Japan has been looking at the concept of business improvement districts (BIDs) for at least the last 20 years, and JLGC New York has been extensively involved in supporting that effort to provide better service to local business communities and promote their revitalization.
That is one reason we were interested to see the revision of the national-level Local Revitalization Law passed in February 2018 and now being implemented. Most fundamentally, the revision provides for a system similar to the one used here whereby local governments are allowed to levy a surcharge on businesses in certain designated areas to support the activities of a nonprofit group working for the betterment of that area.
Up until now, Japanese local governments had been experimenting with something like the system we are familiar with here in the US. However, revenue could only be raised by soliciting voluntary contributions, which constrained their fundraising ability, produced unstable annual revenue streams, and led to free-rider problems. The hope is that this change will address each of these issues.
The process basically involves:
1. Submission of a Local Revitalization Plan by a municipal government to the Cabinet Office of the Prime Minister of Japan for approval.
2. Submission of a plan to the municipal government (the council / assembly), drawn up by what they call an “area management group” (basically, an incorporated BID) detailing their area of operations, activities, objectives, and beneficiaries of this effort. This plan must have been agreed to by a two-thirds majority of not only the beneficiaries (businesses) within the area cited but also comprising two-thirds of the total revenue expected to be raised from these beneficiaries.
3. Certification of this plan by the municipal assembly and the mayor.
4. Establishment of a local law by the municipal assembly detailing how the amount of surcharge to be levied will be determined and how it will be collected.
5. Collection of the surcharge by the municipal government from the beneficiaries in the prescribed area.
6. Transfer of these proceeds to the area management group to pay for their activities.
The definition of “beneficiary” includes businesses as well as property owners, making it somewhat different from the system in New York City, where the assessment is laid solely on the property owners (though they may recoup this expense from their tenants).
The two-thirds rule is structured to avoid a situation where numerous small businesses force a plan on one or more major businesses that would be left paying for most of the activity whether they agree to it or not.
Many local groups reportedly also have not bothered to delineate their physical or geographic areas of activity up to now, so this new law requires them to do that. They must also be officially incorporated nonprofit bodies.

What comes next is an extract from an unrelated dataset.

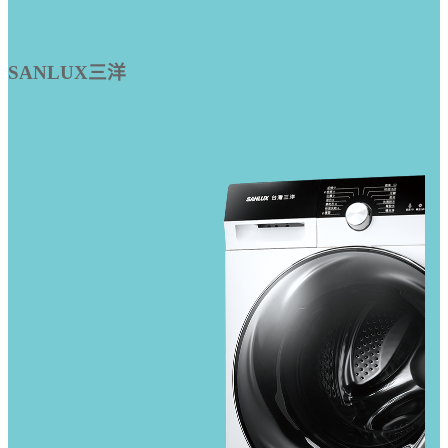
SANLUX三洋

No plan may extend more than five years, so the group must seek new approval for their planned activities at least that often.
The plan can be cut off at any time if a third or more of the beneficiaries vote to end it.

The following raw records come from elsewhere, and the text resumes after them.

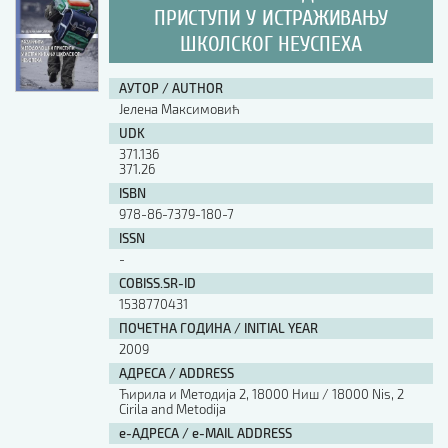
ПРИСТУПИ У ИСТРАЖИВАЊУ
ШКОЛСКОГ НЕУСПЕХА
АУТОР / AUTHOR
Јелена Максимовић
UDK
371.136
371.26
ISBN
978-86-7379-180-7
ISSN
-
COBISS.SR-ID
1538770431
ПОЧЕТНА ГОДИНА / INITIAL YEAR
2009
АДРЕСА / ADDRESS
Ћирила и Методија 2, 18000 Ниш / 18000 Nis, 2
Cirila and Metodija
е-АДРЕСА / e-MAIL ADDRESS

The groups must follow laws governing things like transparency and the creation of boards, although these differ from the US model. For one thing, there do not appear to be any ex officio seats on the boards, but the mayor has authority to directly order the group to report on its financials and activity.

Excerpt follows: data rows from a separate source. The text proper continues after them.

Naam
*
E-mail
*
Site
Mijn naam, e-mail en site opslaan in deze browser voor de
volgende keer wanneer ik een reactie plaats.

Local governments in Japan have been creating these area management groups for years on their own, but stable funding and a uniform set of guidelines for their creation and operation remained issues. The new law would also potentially give the national government more authority to involve itself in their activities and funding.
The creation of BIDs along the lines of the American model is one more way Japan is working to find ways to provide necessary public services more economically and effectively. JLGC New York looks forward to continuing to support this work.